There wouldn’t really be any way to detect a planet just floating free in interstellar space. The only way to detect a planet (AFAIK) is to observe it’s effect on the star it orbits.
Are you sure about searching for planets outside our galaxy? I’m not sure we can even discern individual stars in most galaxies, much less planets.
Asteroids are orbiting the sun, just like planets. Sometimes they cross the orbit of another planet and change their own orbit, or impact a planet, but most have been orbiting the Sun since the Beginning.
I really don’t know that much about astronomy, but I thought I’d look around, so I found This list of known planets outside our solar system, all of which orbit other stars.
However, on the same site, I found this:
Which seems to indicate that planets may depart solar systems and go off to roam on their own. Like Arjuna, I have no idea how one would go about detecting such a planet.
[nitpick] And in the quote I posted above… aren’t orbits supposed to be ellipses, not circles? [/nitpick]
The OP is basically looking for something called “brown dwarfs.” Those are bodies with enough mass to have drawn everything together in the first place, but not enough mass to ever get the fusion reactions started that make a star a star. According to some theories, they’re quite numerous, but pretty darned difficult to detect. Just do a google search on “brown dwarf” and you’ll probably get plenty of hits.
Orbits are elliptical. What they meant to say is that the orbits of Jupiter and Earth are relatively circular, not very eccentric. There are models of solar system formation where some Earth-like planets form in some systems and then eventually get thrown out of orbit by close encounters with Jupiter-like planets that are in chaotic, eccentric orbits.

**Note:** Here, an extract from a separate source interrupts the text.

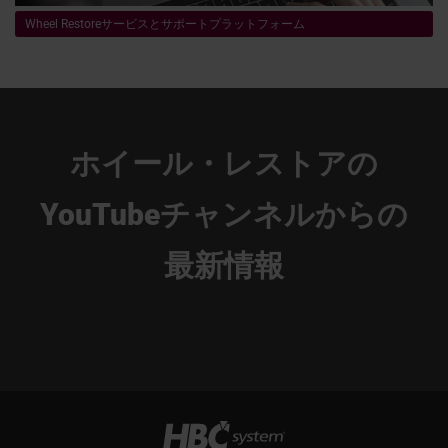
Wheel Restoreサービスとサポートプラットフォーム
ホイール・レストアの
YouTubeチャンネルからの
最新情報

If these models are right, there may be a lot of Earth-like planets (Earth-like in the sense of size, density, etc., but not climate) floating around free in space. Detecting them would be difficult, since the only planets we’ve detected in other systems have been much larger than Earth and we detected them through their influence on the stars they orbit.
Not quite. Brown dwarfs would have to be larger than any planet in our solar system. They are not quite large enough to start the fusion reactions, but nearly so. Jupiter is our largest planet and it fails to be a brown dwarf.
Hey, I said “basically,” barbitu8! And in the sense of “large accretions of matter that aren’t stars and do not orbit another body,” I think that’s basically correct. Now if we’re talking about solid, Earth-like objects in interstellar space, we’re pretty much left with planets that have been chucked out there by passing Jupiters, stars, science fiction plot devices, etc.
minty green
3 hours away from a minor in astronomy instead of poli sci
BTW, as others said, astronomers look for other planets within this galaxy only…modern telescopes are not powerful enough to see planets in other galaxies. (Remember not to confuse the terms “galaxy” and “solar system”.)